Non solo le vittime ma anche gli imputati hanno diritto alla privacy e che il loro nome non venga reso pubblico fino al giorno dell’eventuale condanna.

È il principio del name suprression, previsto dal sistema giudiziario della Nuova Zelanda che consente agli accusati di veder protetta la propria identità se questo può causare danni ingiusti e a lungo termine. Può essere applicato in diversi casi ad esempio per i minori (anche testimoni), solitamente viene invocata nei processi su presunti reati sessuali o quando la persona alla sbarra rischia di perdere il posto di lavoro.

La richiesta di name suppression va inoltrata prima di ogni udienza e rinnovata ogni volta, ma a quel punto giornali e televisioni non possono più pubblicare i nomi delle persone coinvolte. È una norma civilissima concepita contro i processi mediatici e che bilancia la tradizione anglosassone dei tribunali “di prossimità” aperti al pubblico e ai giornalisti.

Recentemente c’è stato un caso che riguarda un ex uomo politico di rilievo, non parlamentare, ma dirigente del suo partito, accusato di aver abusato di due adolescenti a West Auckland e Waikato tra il 1995 e il 1999. «Aggressione indecente» è il capo di imputazione che lui ha rifiutato dichiarandosi innocente.
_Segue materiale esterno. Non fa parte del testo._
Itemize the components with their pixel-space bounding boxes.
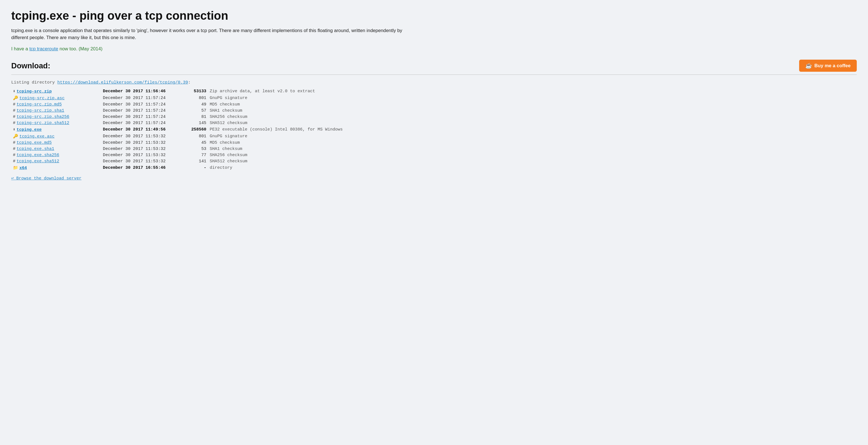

E ottenendo dal giudice la name suppression tra le proteste dei media che hanno evocato il consueto “bavaglio”. Le obiezioni dell’avvocato Ian Brookie per il quale svelare il nome del suo assistito avrebbe influito sul diritto a un giusto processo sono state accolte dalla giudice Anna Skellern: «La pubblicazione dell’identità trasformerebbe la storia in una questione politica nazionale durante un anno elettorale, piuttosto che in un rapporto del tribunale incentrato sui fatti del caso». Brookie è anche riuscito a dimostrare il danno concreto sulle opportunità di lavoro del suo cliente.

Sul sito web della Corte distrettuale di Wellington il giudice Sanjay Patel spiega perché la giustizia nell’era digitale deve imporsi una protezione sempre più accurata della privacy: «In passato, il pubblico si affidava principalmente a televisione, radio e giornali per le notizie giudiziarie. Una volta pubblicate o trasmesse, era difficile recuperare rapidamente le informazioni. Ma nell'era di Internet, le notizie sui tribunali rimangono disponibili a tempo indeterminato attraverso una ricerca facile e veloce. Ciò può avere un notevole impatto sulle persone coinvolte in procedimenti giudiziari. Una ricerca su Internet potrebbe rivelare che una persona è stata accusata di un reato anche se poi in seguito è stata dichiarata non colpevole. Reclami o informazioni pregiudizievoli per una parte che ottiene un processo equo potrebbero essere pubblicati su un blog o su una pagina social».Il principio del name cancel è stato più volte attaccato dalla stampa “kiwi”, che ha rivendicato il diritto di cronaca e una giustizia che “dev’essere vista per essere fatta” (must be seen to be done). Le parole del giudice Patel sembrano rispondere a quelle inquietudini: «La giustizia aperta ha dei limiti. Il "diritto di sapere" del pubblico deve essere bilanciato con altri interessi: di imputati, testimoni, vittime e bambini, in particolare se sono vulnerabili o vittime di reati sessuali, nonché interessi più ampi, inclusa la garanzia che i processi siano equi per tutti i soggetti coinvolti».